Barrow, Curragh, Co. Kildare
Co. Kildare |
Barrows
On the Curragh plain in Co. Kildare, somewhere beneath the grass, lies a circular enclosure that no longer announces itself to anyone walking past. There is nothing to see at ground level; the structure survives only as a cropmark, a faint shadow readable from the air when differential moisture or soil disturbance causes the vegetation above a buried feature to grow at a slightly different rate to its surroundings. In this case, the aerial photograph designated CUCAP BDU 21 revealed the outline of a fosse, a defensive or boundary ditch, tracing a circle with an estimated maximum diameter of around eleven metres.
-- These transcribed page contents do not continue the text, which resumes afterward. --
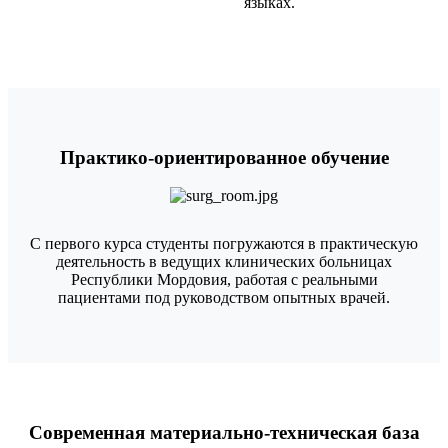
языках.
Практико-ориентированное обучение
С первого курса студенты погружаются в практическую
деятельность в ведущих клинических больницах
Республики Мордовия, работая с реальными
пациентами под руководством опытных врачей.
Современная материально-техническая база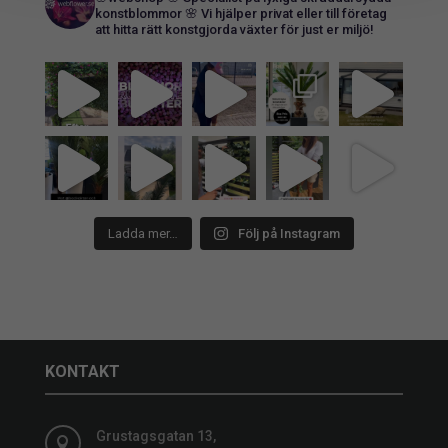
konstblommor 🌸
Vi hjälper privat eller till företag
att hitta rätt konstgjorda växter för just er miljö!
Ladda mer…
Följ på Instagram
KONTAKT
Grustagsgatan 13,
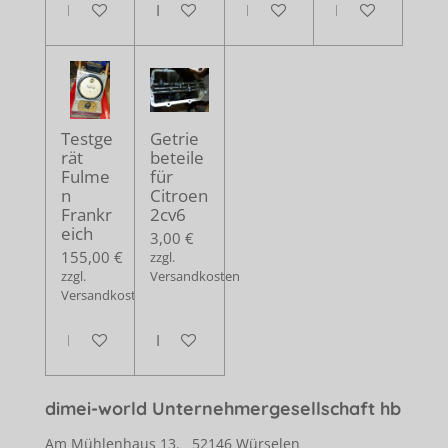
In den Warenkorb
In den Warenkorb
In den Warenkorb
In den Warenko
Testge
Getrie
rät
beteile
Fulme
für
n
Citroen
Frankr
2cv6
eich
3,00 €
155,00 €
zzgl.
zzgl.
Versandkosten
Versandkosten
In den Warenkorb
In den Warenkorb
dimei-world Unternehmergesellschaft hb
Am Mühlenhaus 13. 52146 Würselen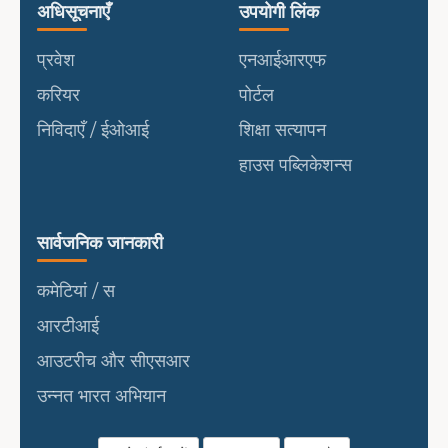
उपयोगी लिंक
पोर्टल
अधिसूचनाएँ
उपयोगी लिंक
प्रवेश
एनआईआरएफ
करियर
पोर्टल
निविदाएँ / ईओआई
शिक्षा सत्यापन
हाउस पब्लिकेशन्स
सार्वजनिक जानकारी
सार्वजनिक जानकारी
कमेटियां / स
आरटीआई
आउटरीच और सीएसआर
उन्नत भारत अभियान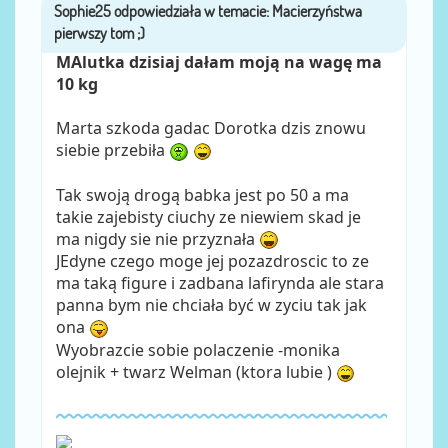
Sophie25
przez
MAlutka dzisiaj dałam moją na wagę ma
10 kg
Marta szkoda gadac Dorotka dzis znowu
siebie przebiła
Tak swoją drogą babka jest po 50 a ma
takie zajebisty ciuchy ze niewiem skad je
ma nigdy sie nie przyznała
JEdyne czego moge jej pozazdroscic to ze
ma taką figure i zadbana lafirynda ale stara
panna bym nie chciała być w zyciu tak jak
ona
Wyobrazcie sobie polaczenie -monika
olejnik + twarz Welman (ktora lubie )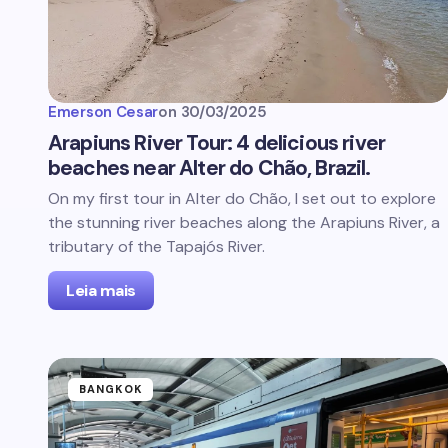
Emerson Cesar
on
30/03/2025
Arapiuns River Tour: 4 delicious river
beaches near Alter do Chão, Brazil.
On my first tour in Alter do Chão, I set out to explore
the stunning river beaches along the Arapiuns River, a
tributary of the Tapajós River.
Leia mais
BANGKOK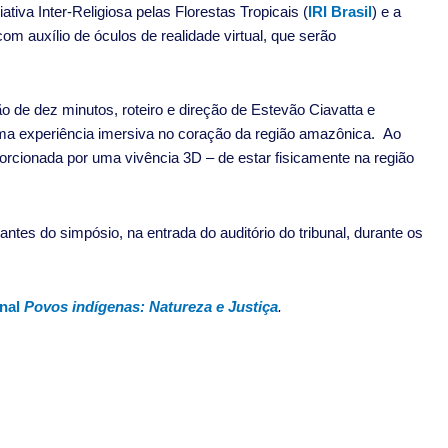
ciativa Inter-Religiosa pelas Florestas Tropicais (
IRI Brasil
) e a
om auxílio de óculos de realidade virtual, que serão
e dez minutos, roteiro e direção de Estevão Ciavatta e
ma experiência imersiva no coração da região amazônica. Ao
porcionada por uma vivência 3D – de estar fisicamente na região
antes do simpósio, na entrada do auditório do tribunal, durante os
onal
Povos indígenas: Natureza e Justiça
.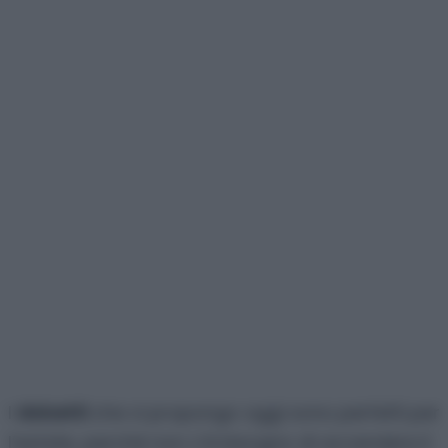
I
dolcetti
che vi propongo oggi sono perfetti per
l’estate, perchè non c’è bisogno di accendere il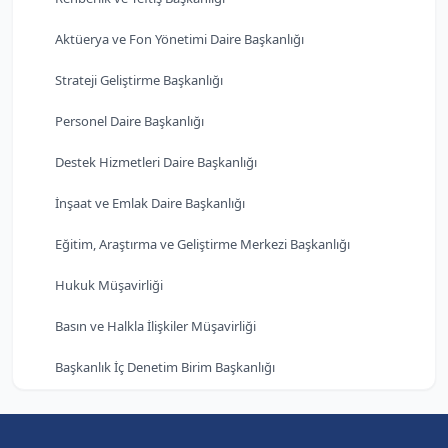
Aktüerya ve Fon Yönetimi Daire Başkanlığı
Strateji Geliştirme Başkanlığı
Personel Daire Başkanlığı
Destek Hizmetleri Daire Başkanlığı
İnşaat ve Emlak Daire Başkanlığı
Eğitim, Araştırma ve Geliştirme Merkezi Başkanlığı
Hukuk Müşavirliği
Basın ve Halkla İlişkiler Müşavirliği
Başkanlık İç Denetim Birim Başkanlığı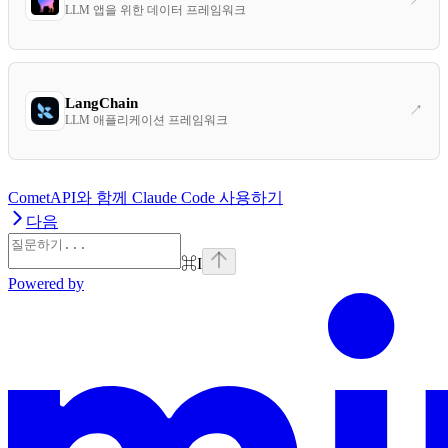
LLM 앱을 위한 데이터 프레임워크
LangChain
LLM 애플리케이션 프레임워크
CometAPI와 함께 Claude Code 사용하기
다음
⌘
I
Powered by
A fosse of this scale, enclosing such a compact area, is consistent with a wide range of monument types found across Ireland, from small ringforts to burial enclosures, though the notes attach no specific classification or date to this one. What the photograph captures is essentially an absence pressed into the earth, the negative space of a ditch that was dug, used, and eventually filled or silted over, leaving the soil above it subtly different in composition from the surrounding plain. The Curragh itself is one of the few remaining expanses of semi-natural grassland in Ireland, which may be part of why the cropmark registered so legibly; the open, undisturbed sward offers fewer competing variables than ploughed agricultural land.